Aircraft Parts Suppliers Prepare For Extended Grounding Of 737 MAX. Reuters (11/22, Ajmera) reported that aircraft parts manufacturers “are making contingency plans for a prolonged grounding of Boeing’s 737 MAX, with several expecting the jet’s return to service to take longer than the planemaker hopes.” An unnamed supplier for a MAX component “said he had halted production and was replacing lost sales by focusing on replacements for older models, based on the possibility that the grounding could last beyond March.” The supplier asserted, “If you look back at what happened for the last nine months, I don’t think Boeing gained points in terms of trust.” Another source, “an executive with a maker of parts for cabin interiors,” said, “Some airlines are telling us that the airplane won’t be back before next summer.” The executive “add[ed] that he had re-allocated some production capacity to Airbus parts.”
Delta Air Lines CEO Expresses Support For 737 MAX Certification Process. CBS News (11/22) reported that Delta Air Lines CEO Ed Bastian “said he would consider flying the revamped Boeing 737” MAX. Bastian said in remarks on CBS This Morning, “Obviously it needs to continue to go through the certification process.” Bastian added, “The FAA makes that decision. And once the regulators get comfortable with it... total faith.”
More Than A Dozen US Utilities Targeted In Cyberattacks Identified
The Wall Street Journal (11/24, Smith, Barry, Subscription Publication) reports that it has identified more than a dozen US utilities that were targets in a recent wave of cyberattacks. According to the Journal, most of the utilities are relatively small and some are located near dams and other critical infrastructure. The FBI is reportedly probing the attacks and has contacted some of the utilities.

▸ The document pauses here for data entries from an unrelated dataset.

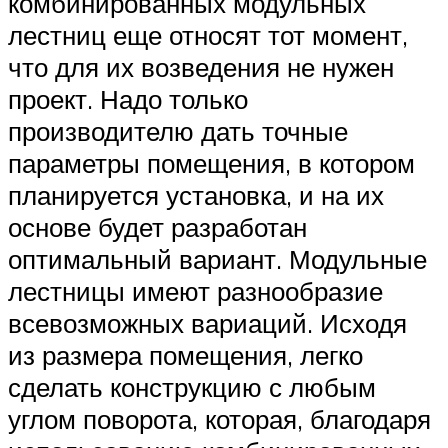
комбинированных модульных
лестниц еще относят тот момент,
что для их возведения не нужен
проект. Надо только
производителю дать точные
параметры помещения, в котором
планируется установка, и на их
основе будет разработан
оптимальный вариант. Модульные
лестницы имеют разнообразие
всевозможных вариаций. Исходя
из размера помещения, легко
сделать конструкцию с любым
углом поворота, которая, благодаря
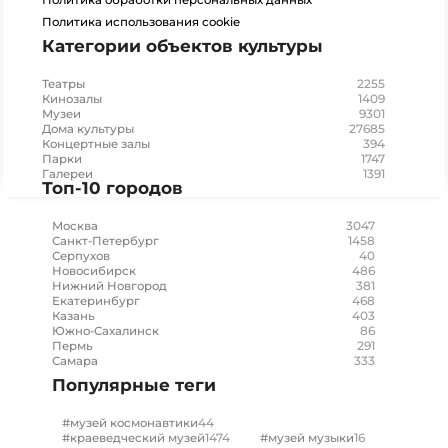
Политика обработки персональных данных
Политика использования cookie
Категории объектов культуры
2255
Театры
1409
Кинозалы
9301
Музеи
27685
Дома культуры
394
Концертные залы
1747
Парки
1391
Галереи
Топ-10 городов
3047
Москва
1458
Санкт-Петербург
40
Серпухов
486
Новосибирск
381
Нижний Новгород
468
Екатеринбург
403
Казань
86
Южно-Сахалинск
291
Пермь
333
Самара
Популярные теги
44
#музей космонавтики
1474
16
#краеведческий музей
#музей музыки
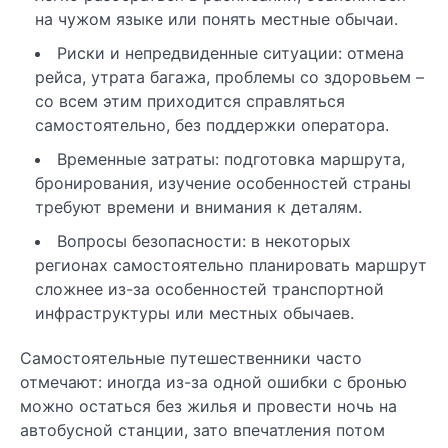
на чужом языке или понять местные обычаи.
Риски и непредвиденные ситуации: отмена
рейса, утрата багажа, проблемы со здоровьем –
со всем этим приходится справляться
самостоятельно, без поддержки оператора.
Временные затраты: подготовка маршрута,
бронирования, изучение особенностей страны
требуют времени и внимания к деталям.
Вопросы безопасности: в некоторых
регионах самостоятельно планировать маршрут
сложнее из-за особенностей транспортной
инфраструктуры или местных обычаев.
Самостоятельные путешественники часто
отмечают: иногда из-за одной ошибки с бронью
можно остаться без жилья и провести ночь на
автобусной станции, зато впечатления потом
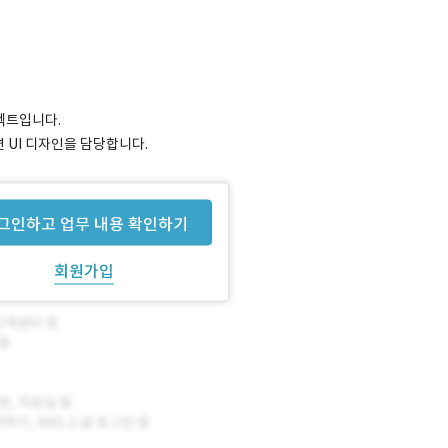
로젝트입니다.
면 UI 디자인을 담당합니다.
그인하고 업무 내용 확인하기
회원가입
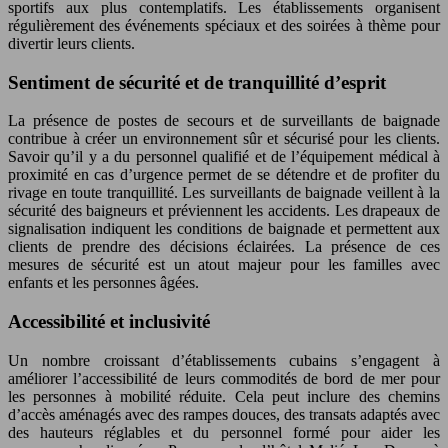
sportifs aux plus contemplatifs. Les établissements organisent
régulièrement des événements spéciaux et des soirées à thème pour
divertir leurs clients.
Sentiment de sécurité et de tranquillité d’esprit
La présence de postes de secours et de surveillants de baignade
contribue à créer un environnement sûr et sécurisé pour les clients.
Savoir qu’il y a du personnel qualifié et de l’équipement médical à
proximité en cas d’urgence permet de se détendre et de profiter du
rivage en toute tranquillité. Les surveillants de baignade veillent à la
sécurité des baigneurs et préviennent les accidents. Les drapeaux de
signalisation indiquent les conditions de baignade et permettent aux
clients de prendre des décisions éclairées. La présence de ces
mesures de sécurité est un atout majeur pour les familles avec
enfants et les personnes âgées.
Accessibilité et inclusivité
Un nombre croissant d’établissements cubains s’engagent à
améliorer l’accessibilité de leurs commodités de bord de mer pour
les personnes à mobilité réduite. Cela peut inclure des chemins
d’accès aménagés avec des rampes douces, des transats adaptés avec
des hauteurs réglables et du personnel formé pour aider les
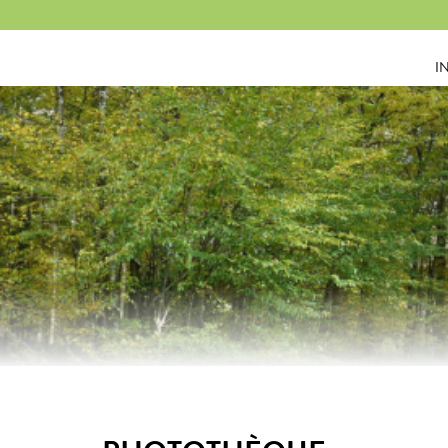
Panneau de gestion des cookies
I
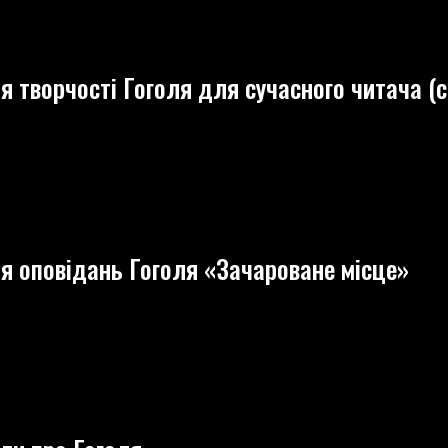
ТУРОЗНАВЧІ
ДЖЕННЯ
я творчості Гоголя для сучасного читача (с
ННЯ
ОСТІ
Я
я оповідань Гоголя «Зачароване місце»
НОГО
А
Я)
ННЯ
ДАНЬ
Я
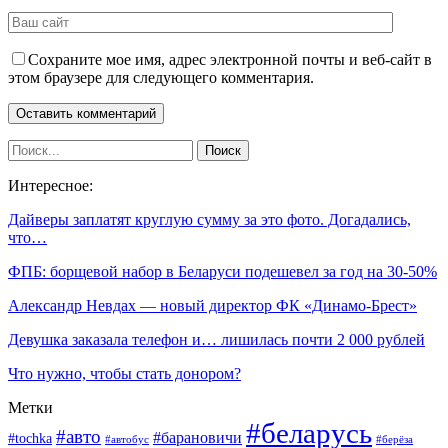
Сохраните мое имя, адрес электронной почты и веб-сайт в
этом браузере для следующего комментария.
Интересное:
Дайверы заплатят круглую сумму за это фото. Догадались,
что…
ФПБ: борщевой набор в Беларуси подешевел за год на 30-50%
Александр Невдах — новый директор ФК «Динамо-Брест»
Девушка заказала телефон и… лишилась почти 2 000 рублей
Что нужно, чтобы стать донором?
Метки
#беларусь
#авто
#барановичи
#tochka
#автобус
#берёза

Vermont Students Pursue Patent For Maple Syrup Tech
The AP (11/23) reports that some Vermont high-school students “are seeking a patent for an invention that they think will help the maple syrup industry.” The invention “measures sap flow” and “was created by technical education students at the Hannaford Career Center in Middlebury, according to Mynbc5.com.” The Lemelson-MIT Program “awarded the students a $10,000 grant to further refine the invention.”